Marcos Rogério Ricci Lopes (born 14 February 1986), commonly known as Pará (), is a Brazilian professional footballer who plays as a right back for Portuguesa.

Pará previously played for Santo André, Santos, Grêmio and Flamengo winning multiple titles such as Copa do Brasil and Copa Libertadores.

Club career

Santo André
Born in São João do Araguaia, Pará, Pará worked as a bricklayer in his hometown before being invited to a trial at São Paulo at the age of 13. After nothing came of it, he started his career at Barcelona Esportivo Capela, before joining Santo André in 2003.

Promoted to the first team in the 2004 season, Pará failed to make an appearance during the campaign, but established himself in the main squad over the years, being utilized in both flanks and often as a midfielder.
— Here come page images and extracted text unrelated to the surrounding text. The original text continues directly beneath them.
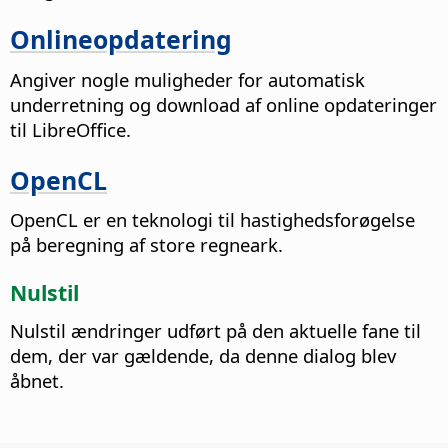
Onlineopdatering
Angiver nogle muligheder for automatisk
underretning og download af online opdateringer
til LibreOffice.
OpenCL
OpenCL er en teknologi til hastighedsforøgelse
på beregning af store regneark.
Nulstil
Nulstil ændringer udført på den aktuelle fane til
dem, der var gældende, da denne dialog blev
åbnet.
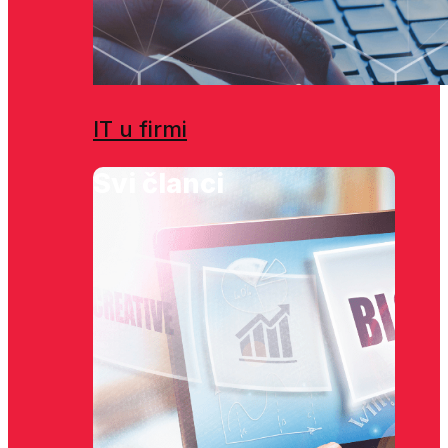
IT u firmi
Svi članci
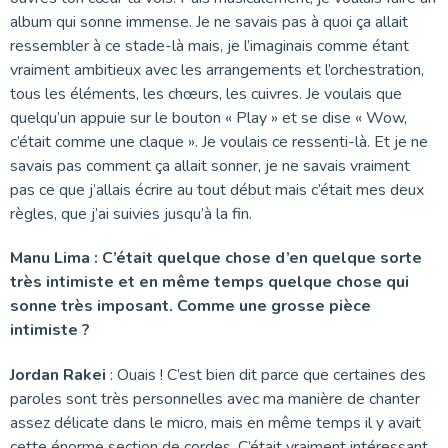
album qui sonne immense. Je ne savais pas à quoi ça allait
ressembler à ce stade-là mais, je l’imaginais comme étant
vraiment ambitieux avec les arrangements et l’orchestration,
tous les éléments, les chœurs, les cuivres. Je voulais que
quelqu’un appuie sur le bouton « Play » et se dise « Wow,
c’était comme une claque ». Je voulais ce ressenti-là. Et je ne
savais pas comment ça allait sonner, je ne savais vraiment
pas ce que j’allais écrire au tout début mais c’était mes deux
règles, que j’ai suivies jusqu’à la fin.
Manu Lima : C’était quelque chose d’en quelque sorte
très intimiste et en même temps quelque chose qui
sonne très imposant. Comme une grosse pièce
intimiste ?
Jordan Rakei
: Ouais ! C’est bien dit parce que certaines des
paroles sont très personnelles avec ma manière de chanter
assez délicate dans le micro, mais en même temps il y avait
cette énorme section de cordes. C’était vraiment intéressant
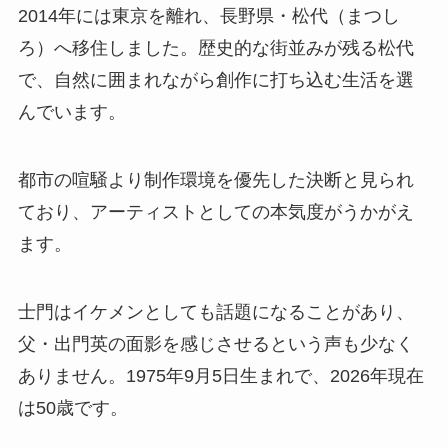
2014年には東京を離れ、長野県・松代（まつし
ろ）へ移住しました。歴史的な街並みが残る松代
で、自然に囲まれながら創作に打ち込む生活を選
んでいます。
都市の喧騒より制作環境を優先した決断と見られ
ており、アーティストとしての本気度がうかがえ
ます。
士門はイケメンとしても話題になることがあり、
父・出門英の面影を感じさせるという声も少なく
ありません。1975年9月5日生まれで、2026年現在
は50歳です。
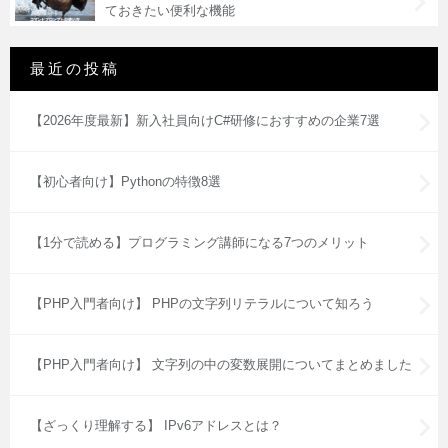
ておきたい便利な機能
最近の投稿
【2026年度最新】新入社員向けC#研修におすすめの企業7選
【初心者向け】Pythonの特徴8選
【1分で読める】プログラミング講師になる7つのメリット
【PHP入門者向け】 PHPの文字列リテラルについて知ろう
【PHP入門者向け】 文字列の中の変数展開についてまとめました
【ざっくり理解する】 IPv6アドレスとは？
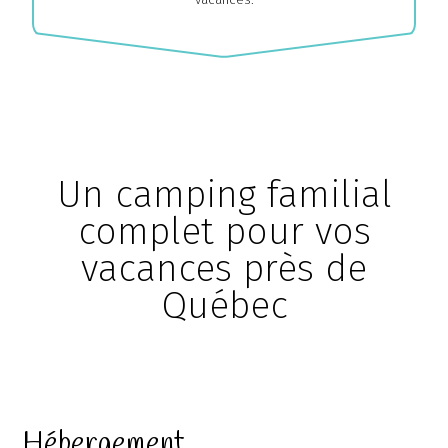
Un camping familial
complet pour vos
Chaudière Appalaches
Outaouais
vacances près de
CAMPING PARC DE LA
CAMPING UNION BASKATONG
CHAUDIÈRE
/POURVOIRIE RAINVILLE
Québec
Hébergement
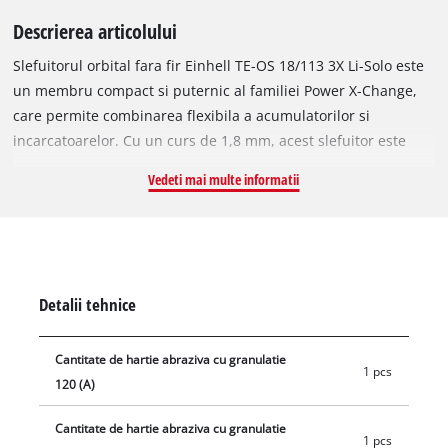
Descrierea articolului
Slefuitorul orbital fara fir Einhell TE-OS 18/113 3X Li-Solo este
un membru compact si puternic al familiei Power X-Change,
care permite combinarea flexibila a acumulatorilor si
incarcatoarelor. Cu un curs de 1,8 mm, acest slefuitor este
ideal pentru suprafete plane din lemn si materiale pe baza de
Vedeti mai multe informatii
lemn, indepartand rapid vopsea sau lacuri. Este livrat cu o
placa de slefuit montata (101 x 113 mm) si dispune de sistem
de schimbare rapida a placilor. Setul include si o placa
dreptunghiulara (80 x 130 mm), o placa delta (150 x 150 x 100
mm) si o surubelnita in cruce pentru schimbarea placilor.
Detalii tehnice
Sunt incluse trei discuri abrazive (P120), cate unul pentru
fiecare placa, care se fixeaza rapid si fara cute cu sistemul cu
Cantitate de hartie abraziva cu granulatie
velcro. Pentru hartie standard exista si o clema de fixare.
1 pcs
120 (A)
Pentru un lucru curat, slefuitorul dispune de aspirare
integrata a prafului, cu recipient colector si filtru detasabil. La
Cantitate de hartie abraziva cu granulatie
conectorul de aspirare se poate conecta si aspiratie externa,
1 pcs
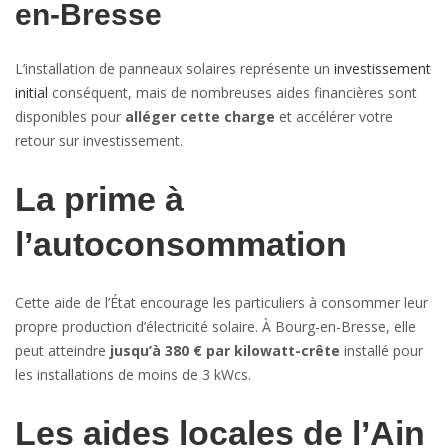
en-Bresse
L’installation de panneaux solaires représente un
investissement
initial
conséquent, mais de nombreuses aides financières sont
disponibles pour
alléger cette charge
et accélérer votre
retour sur investissement.
La prime à
l’autoconsommation
Cette aide de l’État encourage les particuliers à consommer leur
propre production d’électricité solaire. À Bourg-en-Bresse, elle
peut atteindre
jusqu’à 380 € par kilowatt-crête
installé pour
les installations de moins de 3 kWcs.
Les aides locales de l’Ain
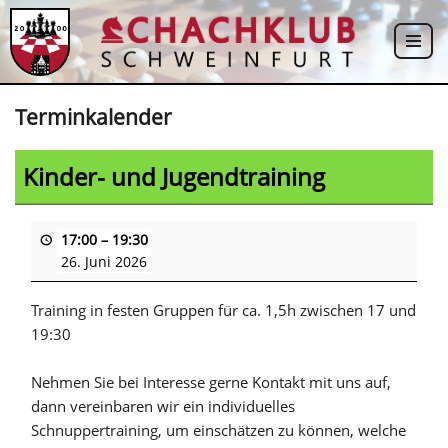
Zum
Inhalt
springen
Terminkalender
Kinder- und Jugendtraining
17:00
–
19:30
26. Juni 2026
Training in festen Gruppen für ca. 1,5h zwischen 17 und
19:30
Nehmen Sie bei Interesse gerne Kontakt mit uns auf,
dann vereinbaren wir ein individuelles
Schnuppertraining, um einschätzen zu können, welche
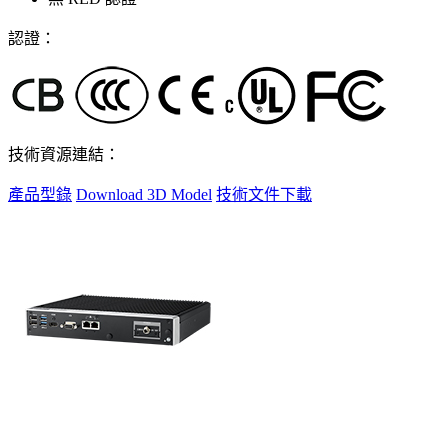
認證：
技術資源連結：
產品型錄
Download 3D Model
技術文件下載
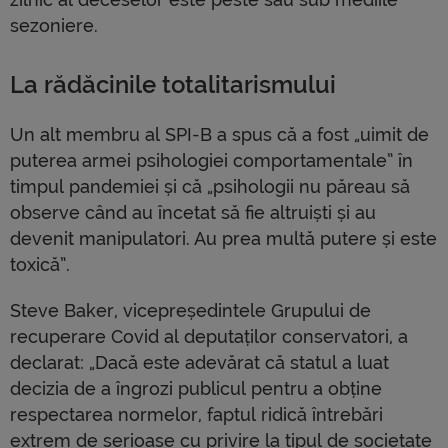
sezoniere.
La rădăcinile totalitarismului
Un alt membru al SPI-B a spus că a fost „uimit de
puterea armei psihologiei comportamentale” în
timpul pandemiei și că „psihologii nu păreau să
observe când au încetat să fie altruiști și au
devenit manipulatori. Au prea multă putere și este
toxică”.
Steve Baker, vicepreședintele Grupului de
recuperare Covid al deputaților conservatori, a
declarat: „Dacă este adevărat că statul a luat
decizia de a îngrozi publicul pentru a obține
respectarea normelor, faptul ridică întrebări
extrem de serioase cu privire la tipul de societate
He was on the squad who won the 2004 Copa do Brasil and the 2008 Campeonato Paulista Série A2.

Santos
On 30 August 2008, Pará signed a short-term deal with Série A side Santos. He made his top tier debut four days later, coming on as a substitute for Nelson Cuevas in a 2–0 home defeat of Vitória.

Pará scored his first goal for the club on 20 September 2008, but in a 4–1 away loss against Goiás. He contributed with 12 appearances (all as a midfielder) for the club during his first season, as Peixe nearly avoided relegation.

From the 2010 season onwards, Pará became a regular starter in the right back, playing in the squad led by Neymar and winning multiple Campeonato Paulista titles, the 2010 Copa do Brasil, the 2011 Copa Libertadores and finishing runners-up in the 2011 FIFA Club World Cup.

Grêmio

On 28 February 2012, after falling down the pecking order due to the arrival of Jorge Fucile and the return of Maranhão, Pará was loaned to fellow top tier side Grêmio until the end of the year. An undisputed starter during the season, he contributed with 54 appearances overall as his team finished third.

On 9 January 2013, Pará was again presented at Grêmio, after agreeing to a permanent three-year contract with the club.

Flamengo
On 7 January 2015, Pará was loaned to Flamengo for one year; the loan was mainly a part of a debt discharge for Rodrigo Mendes' signing in 2000. Initially a backup to longtime incumbent Léo Moura, he became a first-choice during the campaign as the latter left to join Fort Lauderdale Strikers.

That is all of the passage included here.